Posté par ippolito le 30 août 2013

Une ardoise de 7 milliards d’euros laissée par la droite

« Les incidences budgétaires pourraient s’étaler jusqu’en 2015″, affirme la Cour des comptes, attribuant le dysfonctionnement à « un défaut manifeste d’information et de coordination entre les services » de Bercy.

La Cour des comptes critique la gestion par la précédente majorité de contentieux communautaires sur deux règles fiscales, dont l’ardoise pourrait atteindre jusqu’à 7 milliards d’euros.

Dans un référé de six pages adressé fin mai au ministère de l’Economie et rendu public mardi 27 août, la Cour évoque deux contentieux distincts portant sur des règles fiscales qui favorisaient les entreprises nationales par rapport aux autres et ont donc été invalidées par la Cour de justice de l’Union européenne.

Dans le premier cas, la taxe mise en cause a été supprimée et remplacée en 2005, suffisamment tôt pour « circonscrire l’ampleur de ce contentieux ».

Multiples dysfonctionnements

Estimé d’abord à 4,2 milliards d’euros pour l’Etat français, ce contentieux a été revu à la baisse à 2 milliards et « provisionné il y a déjà plusieurs années », a expliqué à l’AFP une source au ministère de l’Economie.

Selon cette source, néanmoins, environ 400 millions auraient pu être économisés sur cette somme si le gouvernement français avait agi encore plus vite, évitant les intérêts moratoires.

Le deuxième contentieux a, lui, fait l’objet de « plusieurs dysfonctionnements », affirment les Sages. Selon Bercy, il représente un coût de 5 milliards d’euros qui non seulement auraient pu être évités mais n’ont été provisionnés qu’à l’arrivée de la nouvelle majorité au pouvoir.

Une histoire de taxe

Créée en 2007, la taxe sur les dividendes concernée n’a en effet pas été supprimée ni remplacée par le précédent gouvernement, alors même que les dossiers de contestation s’amoncelaient: la Cour des comptes parle de « plus de 10.000 dossiers » et du « contentieux en série le plus important auquel l’Etat ait été confronté ».

« Le risque d’une condamnation de l’Etat étant devenu sérieux dès le début de l’année 2010, une modification de la règle fiscale aurait dû être envisagée afin de circonscrire les risques financiers pour le Trésor », estime la Cour, qui relève que « pas moins de quatre lois de finances rectificatives sont intervenues cette année-là et auraient pu être l’occasion d’aménager le régime fiscal ».

Pire, la taxe a été augmentée en 2011, alors que la Cour de justice de l’Union européenne risquait de condamner l’Etat français à tout moment, augmentant l’ampleur du contentieux, critique la haute juridiction.
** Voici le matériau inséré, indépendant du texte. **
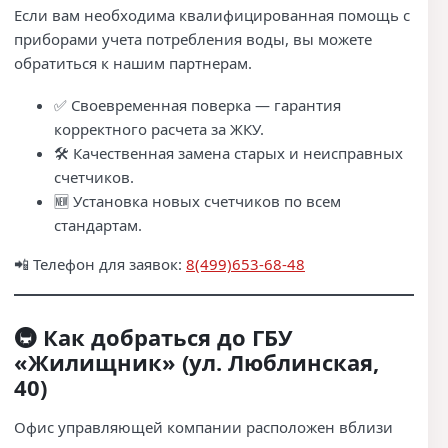
Если вам необходима квалифицированная помощь с
приборами учета потребления воды, вы можете
обратиться к нашим партнерам.
✅ Своевременная поверка — гарантия
корректного расчета за ЖКУ.
🛠️ Качественная замена старых и неисправных
счетчиков.
🆕 Установка новых счетчиков по всем
стандартам.
📲 Телефон для заявок:
8(499)653-68-48
🚇 Как добраться до ГБУ
«Жилищник» (ул. Люблинская,
40)
Офис управляющей компании расположен вблизи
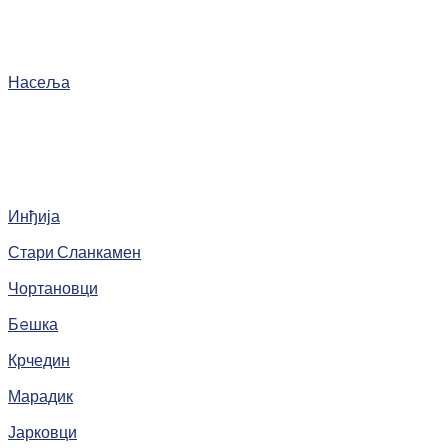
Насеља
Инђија
Стари Сланкамен
Чортановци
Бeшка
Крчедин
Марадик
Јарковци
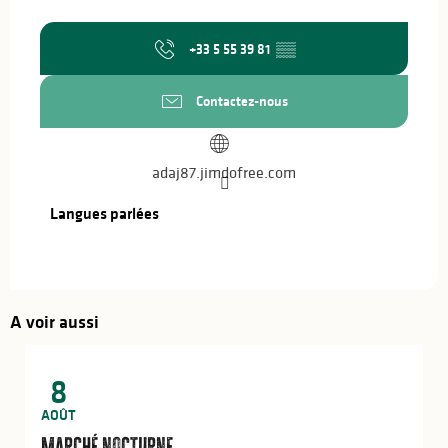
+33 5 55 39 81
▒▒
Contactez-nous
adaj87.jimdofree.com
Langues parlées
Langues parlées
A voir aussi
8
AOÛT
Marché nocturne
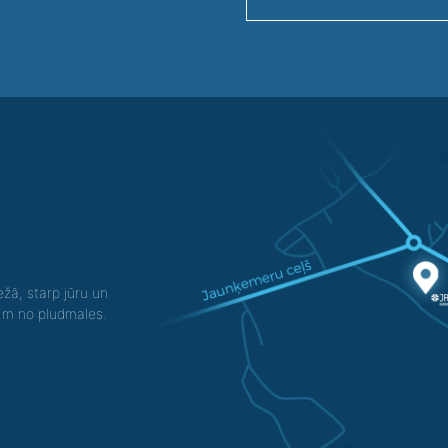
žā, starp jūru un
0 m no pludmales.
Finalement, ce n’est que dans le collectif budgétaire voté par la majorité socialiste à son arrivée au pouvoir à l’été 2012 que la taxe contestée a été supprimée et remplacée.

Un contentieux à 7 milliards 

Les coûts de l’ensemble des deux contentieux, soit 7 milliards, ont été provisionnés dans la trajectoire budgétaire du quinquennat adoptée à l’été 2012, a précisé Bercy.

« Les incidences budgétaires pourraient s’étaler jusqu’en 2015″, affirme la Cour des comptes, attribuant le dysfonctionnement à « un défaut manifeste d’information et de coordination entre les services » de Bercy.

Une hypothèse peu appréciée au ministère de l’Economie pour qui « un tel contentieux ne peut pas ne pas être connu ». « Ce n’est pas un problème d’information entre les services », ajoute-t-on en soulignant l’énormité de la somme en jeu.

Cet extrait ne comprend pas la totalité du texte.